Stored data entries

^^^^^^^^^^^^^^^^

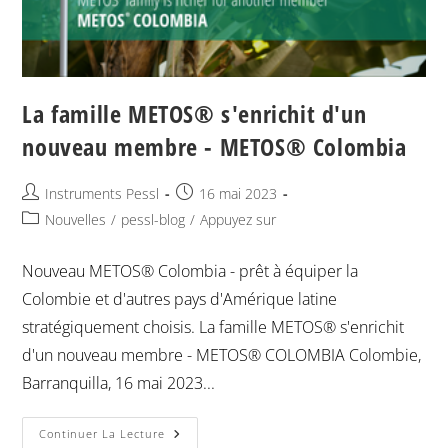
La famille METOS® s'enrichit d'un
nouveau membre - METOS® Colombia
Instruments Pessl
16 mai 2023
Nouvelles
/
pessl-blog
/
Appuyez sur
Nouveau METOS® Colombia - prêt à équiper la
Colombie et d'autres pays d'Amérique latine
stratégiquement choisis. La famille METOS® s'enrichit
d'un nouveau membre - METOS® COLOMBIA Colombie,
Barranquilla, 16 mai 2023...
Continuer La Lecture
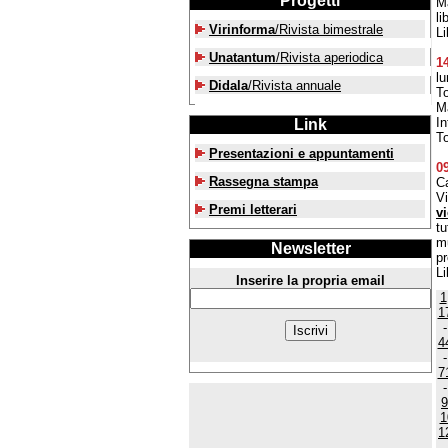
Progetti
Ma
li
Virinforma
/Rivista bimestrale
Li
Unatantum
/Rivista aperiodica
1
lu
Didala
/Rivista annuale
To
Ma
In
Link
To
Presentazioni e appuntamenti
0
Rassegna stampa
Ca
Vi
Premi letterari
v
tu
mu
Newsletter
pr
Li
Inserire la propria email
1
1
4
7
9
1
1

^^^^^^^^^^^^^^^^

In your copy of the records above, include every line exactly but no pictures.

La famille METOS® s'enrichit d'un
nouveau membre - METOS® Colombia
Instruments Pessl
16 mai 2023
Nouvelles
/
pessl-blog
/
Appuyez sur
Nouveau METOS® Colombia - prêt à équiper la
Colombie et d'autres pays d'Amérique latine
stratégiquement choisis. La famille METOS® s'enrichit
d'un nouveau membre - METOS® COLOMBIA Colombie,
Barranquilla, 16 mai 2023...
Continuer La Lecture
Progetti
Ma
li
Virinforma
/Rivista bimestrale
Li
Unatantum
/Rivista aperiodica
1
lu
Didala
/Rivista annuale
To
Ma
In
Link
To
Presentazioni e appuntamenti
0
Rassegna stampa
Ca
Vi
Premi letterari
v
tu
mu
Newsletter
pr
Li
Inserire la propria email
1
1
4
7
9
1
1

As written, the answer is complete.